In fact, the top spot goes to the lowly Nokia 1110, which saw 250 million sales since its release in 2005. Curiously, sales of that single model eclipse that of Motorola’s appearances on the list (which include the first flip phone, the StarTAC in ’96 and the RAZR V3 in 2004) which only total 225 million units. Having said that though, just the Motorola entries on the list have sold more units than all of the smartphones on the list – the Android-powered Galaxy S II and S III and the iOS-powered iPhone 3GS and 4S. In total, dumb phones make up a massive 91% of the total sales included on the list.
Of course, feature phones are on the way out as smartphones become increasingly cheaper and more accessible to those in emerging markets. Only 17% of the sales totals on the list come from phones released after 2008 – by which point the iPhone 3G and the first Android phone, the T-Mobile G1 have been released. And of these phones that made it into the top 20 and were released after 2008, 53% were smartphones.
It’s kind of a sad state of affairs to look at the list, really, to consider how far these feature phone manufacturers have fallen. Nokia, whose phones make up 78% of the top 20 sales volume, had to abandon its Symbian platform in 2011 and pinned its hopes on the unproven Windows Phone operating system. With its total Windows Phone sales measuring under 15 million in the last five quarters, it’s clear to see that Nokia are nowhere near their former glory.

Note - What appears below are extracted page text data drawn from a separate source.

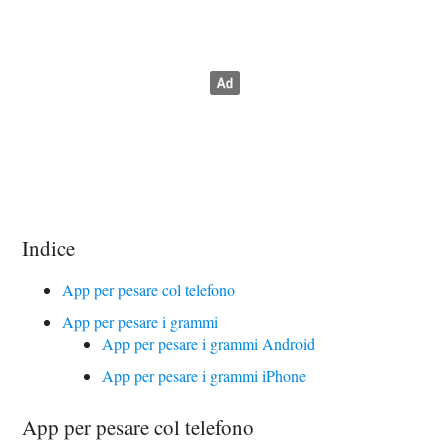
Indice
App per pesare col telefono
App per pesare i grammi
App per pesare i grammi Android
App per pesare i grammi iPhone
App per pesare col telefono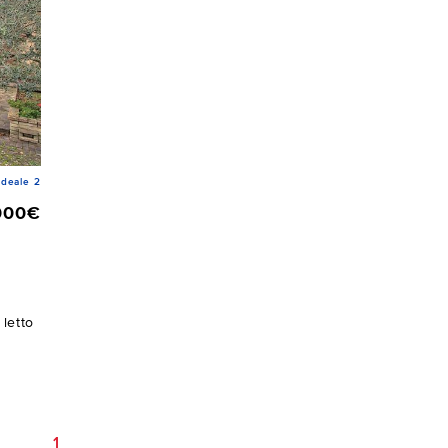
deale 2
000€
letto
1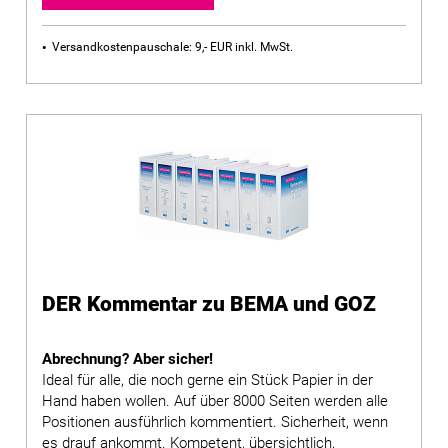
Versandkostenpauschale: 9,- EUR inkl. MwSt.
DER Kommentar zu BEMA und GOZ
Abrechnung? Aber sicher!
Ideal für alle, die noch gerne ein Stück Papier in der
Hand haben wollen. Auf über 8000 Seiten werden alle
Positionen ausführlich kommentiert. Sicherheit, wenn
es drauf ankommt. Kompetent, übersichtlich,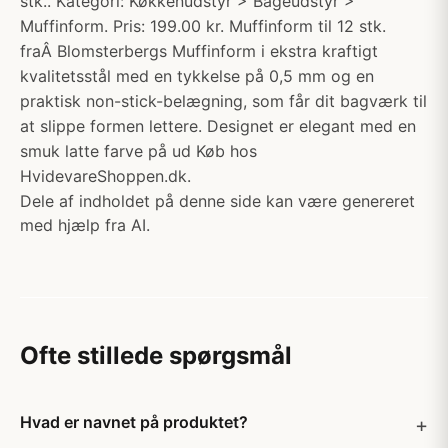
stk.. Kategori: Køkkenudstyr > Bageudstyr >
Muffinform. Pris: 199.00 kr. Muffinform til 12 stk.
fraÂ Blomsterbergs Muffinform i ekstra kraftigt
kvalitetsstål med en tykkelse på 0,5 mm og en
praktisk non-stick-belægning, som får dit bagværk til
at slippe formen lettere. Designet er elegant med en
smuk latte farve på ud Køb hos
HvidevareShoppen.dk.
Dele af indholdet på denne side kan være genereret
med hjælp fra AI.
Ofte stillede spørgsmål
Hvad er navnet på produktet?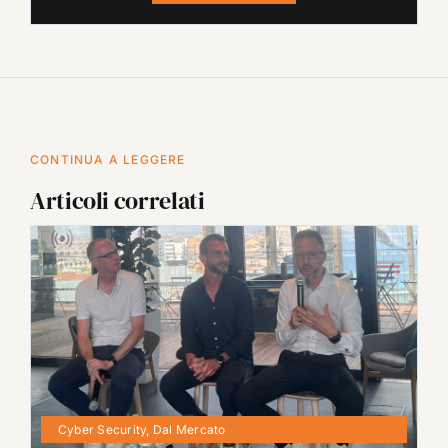
CONTINUA A LEGGERE
Articoli correlati
Cyber Security
,
Dal Mercato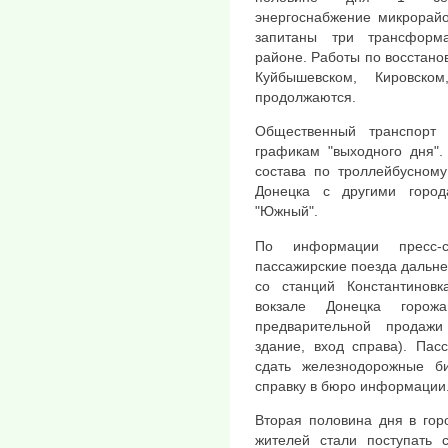
энергоснабжение микрорайо
запитаны три трансформ
районе. Работы по восстан
Куйбышевском, Кировско
продолжаются.
Общественный транспорт 
графикам "выходного дня".
состава по троллейбусном
Донецка с другими город
"Южный".
По информации пресс-с
пассажирские поезда дальн
со станций Константинов
вокзале Донецка горож
предварительной продажи
здание, вход справа). Пас
сдать железнодорожные б
справку в бюро информации.
Вторая половина дня в гор
жителей стали поступать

Motorola isn’t faring much better. While the company’s mobile division was acquired by Google last year, we still haven’t seen any massively popular releases, despite the revival of the RAZR brand with a new line of Android-powered smartphones.

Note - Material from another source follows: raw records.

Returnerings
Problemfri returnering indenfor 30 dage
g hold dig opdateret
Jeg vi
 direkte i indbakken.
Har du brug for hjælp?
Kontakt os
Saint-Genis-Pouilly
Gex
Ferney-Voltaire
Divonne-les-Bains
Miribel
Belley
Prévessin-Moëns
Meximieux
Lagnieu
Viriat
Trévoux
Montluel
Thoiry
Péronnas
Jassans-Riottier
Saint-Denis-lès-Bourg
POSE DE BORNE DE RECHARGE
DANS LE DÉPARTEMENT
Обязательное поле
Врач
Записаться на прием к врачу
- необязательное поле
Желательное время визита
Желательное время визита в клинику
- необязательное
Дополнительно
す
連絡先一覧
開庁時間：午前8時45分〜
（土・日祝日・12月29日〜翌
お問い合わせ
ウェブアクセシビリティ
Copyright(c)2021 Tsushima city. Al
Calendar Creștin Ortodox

While Samsung and Apple have done well and Motorola and Nokia have done poorly as of late, the market has also become a lot larger and many more companies are taking part including a number of firms from the Far East.
While the burgeoning emerging markets in China, India and beyond will no doubt prove instrumental targets for mobile companies to capture, with so many devices to choose from it will be difficult for any of these manufacturers to break into a ‘Top 20 best-selling phones’ any time in the near future – although ‘total sales by manufacturer’ will certainly continue to be an interesting race.